- Your task
Starting with the line that contains "ＧＰＳで位置情報を把握し、さらに決済まで行ない、双方" and stopping after the line that contains "Sledujte nás", copy the entries below exactly. Include nothing else.

Stored items
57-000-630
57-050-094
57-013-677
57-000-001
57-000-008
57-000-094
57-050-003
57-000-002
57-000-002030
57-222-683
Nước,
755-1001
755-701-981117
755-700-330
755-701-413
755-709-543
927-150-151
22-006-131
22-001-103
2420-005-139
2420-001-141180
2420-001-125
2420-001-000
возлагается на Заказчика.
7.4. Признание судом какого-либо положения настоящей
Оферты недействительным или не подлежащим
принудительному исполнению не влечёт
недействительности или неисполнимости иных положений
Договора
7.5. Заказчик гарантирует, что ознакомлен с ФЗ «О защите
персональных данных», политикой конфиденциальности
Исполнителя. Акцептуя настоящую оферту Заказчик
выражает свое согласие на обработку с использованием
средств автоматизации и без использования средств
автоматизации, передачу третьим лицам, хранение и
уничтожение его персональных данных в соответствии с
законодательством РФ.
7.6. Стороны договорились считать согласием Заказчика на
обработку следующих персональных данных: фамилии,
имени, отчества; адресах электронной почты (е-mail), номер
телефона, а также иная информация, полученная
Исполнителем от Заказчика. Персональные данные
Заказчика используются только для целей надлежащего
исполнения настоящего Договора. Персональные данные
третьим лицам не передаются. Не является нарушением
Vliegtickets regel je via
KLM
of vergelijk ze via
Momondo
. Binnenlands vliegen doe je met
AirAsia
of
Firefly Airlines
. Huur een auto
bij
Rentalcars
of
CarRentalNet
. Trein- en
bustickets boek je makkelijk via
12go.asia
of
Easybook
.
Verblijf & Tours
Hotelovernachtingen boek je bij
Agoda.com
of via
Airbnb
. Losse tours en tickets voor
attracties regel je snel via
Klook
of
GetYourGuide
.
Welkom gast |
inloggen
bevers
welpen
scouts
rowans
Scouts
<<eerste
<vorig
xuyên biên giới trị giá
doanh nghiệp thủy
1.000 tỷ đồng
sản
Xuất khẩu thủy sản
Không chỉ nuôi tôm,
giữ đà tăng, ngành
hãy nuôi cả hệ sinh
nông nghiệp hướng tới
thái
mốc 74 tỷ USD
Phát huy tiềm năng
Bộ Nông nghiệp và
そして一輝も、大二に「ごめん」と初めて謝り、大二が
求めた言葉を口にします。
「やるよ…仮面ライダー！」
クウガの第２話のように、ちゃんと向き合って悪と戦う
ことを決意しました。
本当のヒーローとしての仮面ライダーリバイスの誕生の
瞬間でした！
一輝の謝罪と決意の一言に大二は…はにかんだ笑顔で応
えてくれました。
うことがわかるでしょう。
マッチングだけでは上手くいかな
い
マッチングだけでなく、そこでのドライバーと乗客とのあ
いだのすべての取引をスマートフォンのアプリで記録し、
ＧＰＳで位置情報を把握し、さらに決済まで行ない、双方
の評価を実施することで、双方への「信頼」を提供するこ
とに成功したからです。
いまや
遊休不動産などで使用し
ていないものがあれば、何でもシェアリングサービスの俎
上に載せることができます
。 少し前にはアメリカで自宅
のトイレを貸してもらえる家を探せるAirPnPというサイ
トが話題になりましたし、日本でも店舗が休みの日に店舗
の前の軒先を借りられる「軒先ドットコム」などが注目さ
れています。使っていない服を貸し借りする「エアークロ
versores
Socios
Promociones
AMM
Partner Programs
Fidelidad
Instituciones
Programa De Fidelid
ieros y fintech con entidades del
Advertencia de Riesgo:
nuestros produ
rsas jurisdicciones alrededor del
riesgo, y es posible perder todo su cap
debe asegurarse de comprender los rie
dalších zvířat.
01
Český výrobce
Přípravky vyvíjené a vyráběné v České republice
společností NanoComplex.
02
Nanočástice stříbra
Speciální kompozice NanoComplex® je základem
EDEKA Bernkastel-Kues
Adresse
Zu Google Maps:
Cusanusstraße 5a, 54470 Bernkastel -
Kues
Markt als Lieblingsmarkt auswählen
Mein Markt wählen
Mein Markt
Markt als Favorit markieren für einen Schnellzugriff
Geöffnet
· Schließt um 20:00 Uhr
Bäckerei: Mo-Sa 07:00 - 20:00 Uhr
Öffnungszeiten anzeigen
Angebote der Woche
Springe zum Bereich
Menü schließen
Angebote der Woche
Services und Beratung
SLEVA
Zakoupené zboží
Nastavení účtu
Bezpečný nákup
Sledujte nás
--
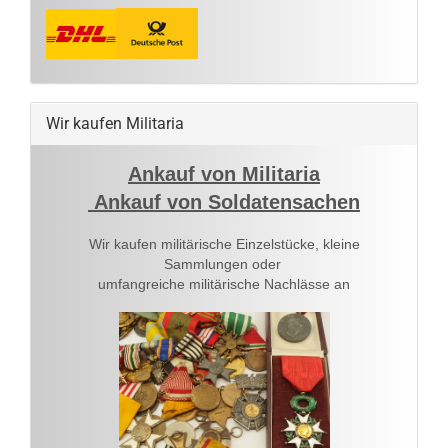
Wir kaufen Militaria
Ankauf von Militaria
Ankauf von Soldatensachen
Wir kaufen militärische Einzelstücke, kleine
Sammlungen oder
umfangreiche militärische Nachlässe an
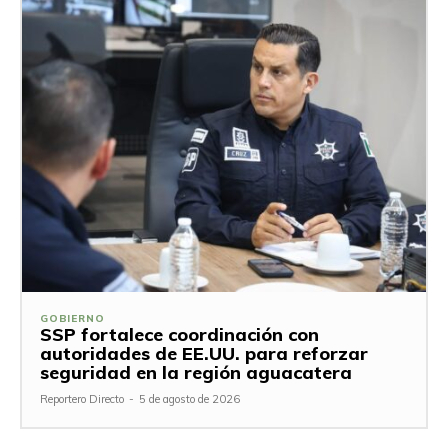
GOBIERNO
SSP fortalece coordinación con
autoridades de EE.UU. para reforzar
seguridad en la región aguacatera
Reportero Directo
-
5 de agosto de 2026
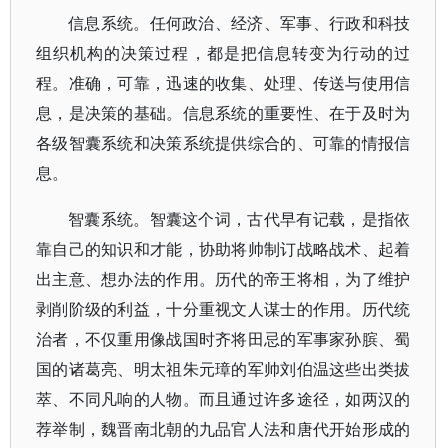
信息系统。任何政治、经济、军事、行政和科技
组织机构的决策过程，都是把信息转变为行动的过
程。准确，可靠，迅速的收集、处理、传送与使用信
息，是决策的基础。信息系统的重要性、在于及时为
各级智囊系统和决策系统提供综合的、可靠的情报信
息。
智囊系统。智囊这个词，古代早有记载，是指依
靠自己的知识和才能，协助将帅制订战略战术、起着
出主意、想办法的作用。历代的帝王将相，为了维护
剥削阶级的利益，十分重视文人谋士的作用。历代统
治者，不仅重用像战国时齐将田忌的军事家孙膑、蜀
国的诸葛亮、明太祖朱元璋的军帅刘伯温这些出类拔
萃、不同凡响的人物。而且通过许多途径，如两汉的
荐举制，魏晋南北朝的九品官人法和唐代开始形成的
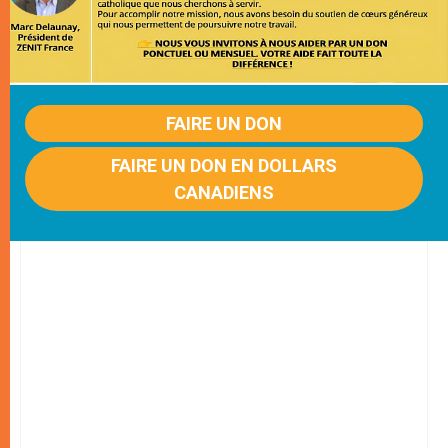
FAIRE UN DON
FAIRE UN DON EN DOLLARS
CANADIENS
--
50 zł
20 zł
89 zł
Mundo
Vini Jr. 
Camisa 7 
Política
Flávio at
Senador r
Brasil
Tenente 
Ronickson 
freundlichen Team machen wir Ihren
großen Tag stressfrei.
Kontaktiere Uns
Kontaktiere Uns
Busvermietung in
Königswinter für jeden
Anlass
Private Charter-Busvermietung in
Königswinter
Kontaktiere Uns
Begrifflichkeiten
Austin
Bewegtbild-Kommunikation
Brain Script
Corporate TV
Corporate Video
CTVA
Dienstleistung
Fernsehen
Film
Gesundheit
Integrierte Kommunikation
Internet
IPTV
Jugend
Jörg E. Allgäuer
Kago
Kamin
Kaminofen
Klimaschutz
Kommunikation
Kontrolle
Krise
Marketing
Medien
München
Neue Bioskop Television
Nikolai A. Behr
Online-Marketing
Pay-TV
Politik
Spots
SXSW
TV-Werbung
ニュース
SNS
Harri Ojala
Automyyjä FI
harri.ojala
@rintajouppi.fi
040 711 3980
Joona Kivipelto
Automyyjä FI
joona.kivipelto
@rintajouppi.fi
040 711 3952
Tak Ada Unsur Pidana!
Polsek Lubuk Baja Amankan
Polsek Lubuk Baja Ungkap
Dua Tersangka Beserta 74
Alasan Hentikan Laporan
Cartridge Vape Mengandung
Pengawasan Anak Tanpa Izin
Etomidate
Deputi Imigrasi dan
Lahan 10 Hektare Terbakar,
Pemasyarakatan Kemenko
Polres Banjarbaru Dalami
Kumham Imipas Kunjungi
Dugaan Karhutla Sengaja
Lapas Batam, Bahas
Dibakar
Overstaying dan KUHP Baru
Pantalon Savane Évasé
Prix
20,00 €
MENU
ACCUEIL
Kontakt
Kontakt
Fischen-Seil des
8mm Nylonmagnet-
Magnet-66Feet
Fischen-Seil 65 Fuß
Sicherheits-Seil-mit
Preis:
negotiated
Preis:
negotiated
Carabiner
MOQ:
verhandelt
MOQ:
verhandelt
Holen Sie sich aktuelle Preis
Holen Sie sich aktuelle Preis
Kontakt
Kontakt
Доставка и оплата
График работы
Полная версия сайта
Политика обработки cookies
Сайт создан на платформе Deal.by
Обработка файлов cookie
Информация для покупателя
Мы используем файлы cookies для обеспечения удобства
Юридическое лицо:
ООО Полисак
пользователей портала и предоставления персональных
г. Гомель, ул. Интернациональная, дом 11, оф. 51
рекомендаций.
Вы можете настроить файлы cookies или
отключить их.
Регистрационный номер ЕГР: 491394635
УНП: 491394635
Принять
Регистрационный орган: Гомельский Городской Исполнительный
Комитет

- Answer below
ＧＰＳで位置情報を把握し、さらに決済まで行ない、双方
の評価を実施することで、双方への「信頼」を提供するこ
とに成功したからです。
いまや
遊休不動産などで使用し
ていないものがあれば、何でもシェアリングサービスの俎
上に載せることができます
。 少し前にはアメリカで自宅
のトイレを貸してもらえる家を探せるAirPnPというサイ
トが話題になりましたし、日本でも店舗が休みの日に店舗
の前の軒先を借りられる「軒先ドットコム」などが注目さ
れています。使っていない服を貸し借りする「エアークロ
versores
Socios
Promociones
AMM
Partner Programs
Fidelidad
Instituciones
Programa De Fidelid
ieros y fintech con entidades del
Advertencia de Riesgo:
nuestros produ
rsas jurisdicciones alrededor del
riesgo, y es posible perder todo su cap
debe asegurarse de comprender los rie
dalších zvířat.
01
Český výrobce
Přípravky vyvíjené a vyráběné v České republice
společností NanoComplex.
02
Nanočástice stříbra
Speciální kompozice NanoComplex® je základem
EDEKA Bernkastel-Kues
Adresse
Zu Google Maps:
Cusanusstraße 5a, 54470 Bernkastel -
Kues
Markt als Lieblingsmarkt auswählen
Mein Markt wählen
Mein Markt
Markt als Favorit markieren für einen Schnellzugriff
Geöffnet
· Schließt um 20:00 Uhr
Bäckerei: Mo-Sa 07:00 - 20:00 Uhr
Öffnungszeiten anzeigen
Angebote der Woche
Springe zum Bereich
Menü schließen
Angebote der Woche
Services und Beratung
SLEVA
Zakoupené zboží
Nastavení účtu
Bezpečný nákup
Sledujte nás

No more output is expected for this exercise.